Once it was a stunning sunset that said, “Do not worry too much about the world. I can handle it,” and once it was some river rapids that said, “I know it looks rough to you right now, but there is a real quiet stretch a little further along. Trust me.’
“Trust me.” Trust the poplar, the maple, the sunset, the river. Trust God to inhabit every living thing and use it to announce [God’s own] presence. Trust yourself enough to notice.” (BB Taylor, Mixed Blessings, pg. 14.)
The world is full of diverse gifts, Paul wrote to the people of Corinth, and these many gifts all reveal the Spirit of God dwelling among us and working within us. This diversity of God’s gifts infuses the world with divine presence. Each of you has different gifts to share, and all of them are valuable. Each of you has different gifts that may speak to you most clearly.
No particular gift or way of knowing God is more valid or important than any other. The key is to be open to the ways that God is revealed to you, and the gifts that are yours to share. Paul encourages us to recognize the variety of gifts that God’s Spirit has given. God gives us these gifts not for signs of approval from God, but in response to the needs of our communities, to work together for the common good. Wherever we are, wherever we look, the gifts of God are there to be shared. In your life, in the lives of the people around you, in the lives of the trees and the rivers, and the rising sun.

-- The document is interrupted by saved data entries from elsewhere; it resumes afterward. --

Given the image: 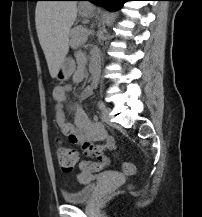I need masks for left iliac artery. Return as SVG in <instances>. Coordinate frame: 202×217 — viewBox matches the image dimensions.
<instances>
[{
    "label": "left iliac artery",
    "instance_id": "44dca946",
    "mask_svg": "<svg viewBox=\"0 0 202 217\" xmlns=\"http://www.w3.org/2000/svg\"><path fill=\"white\" fill-rule=\"evenodd\" d=\"M98 107H99V109H100L101 111H103V110L105 109V104H104V102H103V101H99V102H98Z\"/></svg>",
    "mask_w": 202,
    "mask_h": 217
}]
</instances>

Paul said to the people of Corinth, over and over again, that this indwelling of the spirit in each of their lives was inseparable from God. And thanks to the scriptures that have lasted the test of time, Paul is now saying it to us. Let us give thanks and celebrate the diversity within the character of God: God, Son and Holy Spirit, that leads to the diversity of gifts bestowed within us, within all creation, straight from the heart of God.
Open the eyes of your heart to every living being, every face, every event of your life – the big and small, the hoped for and the feared, the bad and the good – look into every one of them for God’s presence. Risk looking foolish or being wrong. God’s spirit is infused within you, and like the tree said, “You go be you.” Believe that wherever you are, God is there, and God can be trusted. Thank be to God. Amen.